Both studies were supported by GlaxoSmithKline Biologicals, maker of the experimental vaccine used. The studies were conducted in the United States, Canada, and Brazil. The lead investigator for both studies is Diane M. Harper, M.D., of Dartmouth Medical School in Lebanon, New Hampshire.

Results

More than 98 percent of the women who had been vaccinated continued to have antibodies against HPV-16 and HPV-18 in their blood throughout the extended follow-up period - a strong sign that the vaccine remained effective and was preventing them from becoming infected with those strains of HPV.

In addition, none of the women in the vaccine group developed any abnormal changes in cells of the cervix of the type caused by HPV-16 or HPV-18. By contrast, women in the placebo group developed many precancerous abnormalities in the cells of the cervix.

The vaccine also partly protected many women from two other strains of HPV, HPV-45 and HPV-31, which are the third and fourth most common HPV types associated with cervical cancer. None of the women who were vaccinated reported any serious side effects from the medication.

Comment

This study, like previous studies of HPV vaccines, did not directly show that vaccination reduces the occurrence of cervical cancer. Such a study would take between 10 and 20 years to complete and would be unethical, explains John T. Schiller, Ph.D., of the National Cancer Institute’s Center for Cancer Research.

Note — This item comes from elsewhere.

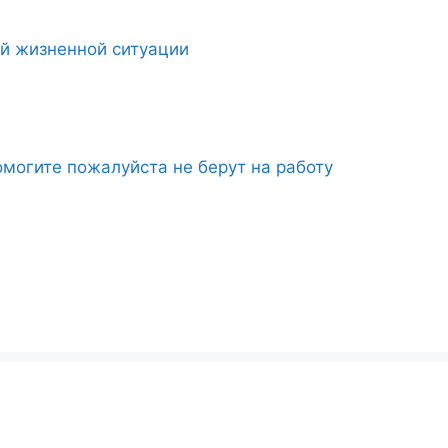
ой жизненной ситуации
могите пожалуйста не берут на работу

“Because cervical cancer can be almost completely prevented using current procedures - including Pap tests, HPV testing, follow-up diagnostic testing of cervical abnormalities, and surgery to remove premalignant lesions - no one is going to do a follow-up study with a cervical cancer endpoint,” says Schiller.

Harper and her co-authors write that their findings “set the stage for the widescale adoption of HPV vaccination for prevention of cervical cancer."

No HPV vaccine is currently approved for marketing in the United States. GlaxoSmithKline, the maker of the vaccine used in this study, is expected to apply for approval of the vaccine by the U.S. Food and Drug Administration (FDA) in 2006. Merck, the maker of a second experimental HPV vaccine, has already applied to the FDA for approval of its product.

“An HPV vaccine will not replace the Pap test or eliminate all HPV infections,” notes Schiller. Also, although a vaccine may prevent new HPV infections, it will not make pre-existing persistent HPV infections go away.

Schiller adds that because women often get HPV infections soon after they initiate sexual activity, a vaccine will be most effective if it is given to young women before they begin to have sex.